In the top circuit the exploration qubit is not reset after it is employed as the control qubit for the CNOT gates. This entangles the circuit in such way that the exploration done is not properly done. In the circuit below, as the exploration qubit is reset after each CNOT gate, we recover the proper exploration probabilities.

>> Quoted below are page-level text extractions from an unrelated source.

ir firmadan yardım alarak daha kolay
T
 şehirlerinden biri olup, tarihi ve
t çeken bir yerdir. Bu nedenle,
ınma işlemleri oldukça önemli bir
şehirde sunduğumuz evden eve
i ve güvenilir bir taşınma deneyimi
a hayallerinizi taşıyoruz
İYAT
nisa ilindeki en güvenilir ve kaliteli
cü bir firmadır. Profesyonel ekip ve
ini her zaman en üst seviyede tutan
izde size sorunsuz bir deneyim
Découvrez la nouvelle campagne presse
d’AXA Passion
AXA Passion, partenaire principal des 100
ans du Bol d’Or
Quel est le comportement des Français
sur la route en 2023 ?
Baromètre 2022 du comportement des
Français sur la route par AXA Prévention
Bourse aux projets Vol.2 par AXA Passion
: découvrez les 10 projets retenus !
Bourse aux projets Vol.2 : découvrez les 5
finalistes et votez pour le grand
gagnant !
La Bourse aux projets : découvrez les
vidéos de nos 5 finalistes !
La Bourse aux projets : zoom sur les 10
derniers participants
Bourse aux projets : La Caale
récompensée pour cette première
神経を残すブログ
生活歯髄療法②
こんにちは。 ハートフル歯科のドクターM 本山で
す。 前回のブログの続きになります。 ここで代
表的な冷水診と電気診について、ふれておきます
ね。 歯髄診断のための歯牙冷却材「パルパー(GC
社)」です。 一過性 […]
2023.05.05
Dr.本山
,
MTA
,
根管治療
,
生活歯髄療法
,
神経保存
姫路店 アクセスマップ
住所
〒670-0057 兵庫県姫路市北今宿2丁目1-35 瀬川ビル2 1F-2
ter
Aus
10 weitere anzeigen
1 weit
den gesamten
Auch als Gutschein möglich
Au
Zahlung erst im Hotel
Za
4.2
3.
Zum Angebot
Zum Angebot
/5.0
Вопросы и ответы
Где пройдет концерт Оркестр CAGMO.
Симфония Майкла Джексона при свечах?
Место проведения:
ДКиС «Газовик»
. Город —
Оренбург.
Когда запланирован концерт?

The horizontal lines mark each of the circuit steps

As we see here, in the case in which we do not reset the exploration qubit, there are only two possible outcomes: no exploration happened at all, or all possible exploration steps happened. On the contrary, resetting the exploration qubit allows for the expected exploration. In this case, the probability of applying one exploration step has the expected probability of β. This way we can achieve a smooth exploration over the whole search space, as it is intended for both ACO and QACO.